= Office of Research and Technology Applications =

The Office of Research and Technology Applications (ORTA) is an organizational structure established in United States federal laboratories through the Stevenson-Wydler Technology Innovation Act of 1980 (P.L. 96-480), specified in 15 USC § 3710. The acronym "ORTA" has evolved to refer to those who perform the functions of the ORTA organization.

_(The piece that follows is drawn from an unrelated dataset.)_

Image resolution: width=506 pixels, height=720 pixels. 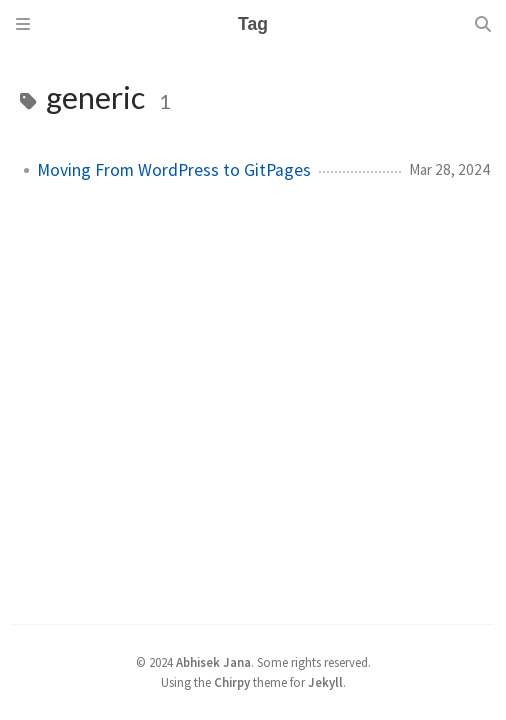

By law, the ORTA must be staffed by at least one full-time person in any laboratory with 200 or more scientific, engineering, or related technical positions, in order to coordinate and promote technology transfer.

==Functions==
According to 15 USC § 3710, the ORTA's function is to:

- Prepare application assessments for selected research and development projects in which that laboratory is engaged and which in the opinion of the laboratory may have potential commercial applications;
- Provide and disseminate information on federally owned or originated products, processes, and services having potential application to State and local governments and to private industry;
- Cooperate with and assist the National Technical Information Service, the Federal Laboratory Consortium for Technology Transfer, and other organizations which link the research and development resources of that laboratory and the Federal Government as a whole to potential users in State and local government and private industry;
- Provide technical assistance to State and local government officials; and
- Participate, where feasible, in regional, State, and local programs designed to facilitate or stimulate the transfer of technology for the benefit of the region, State, or local jurisdiction in which the Federal laboratory is located.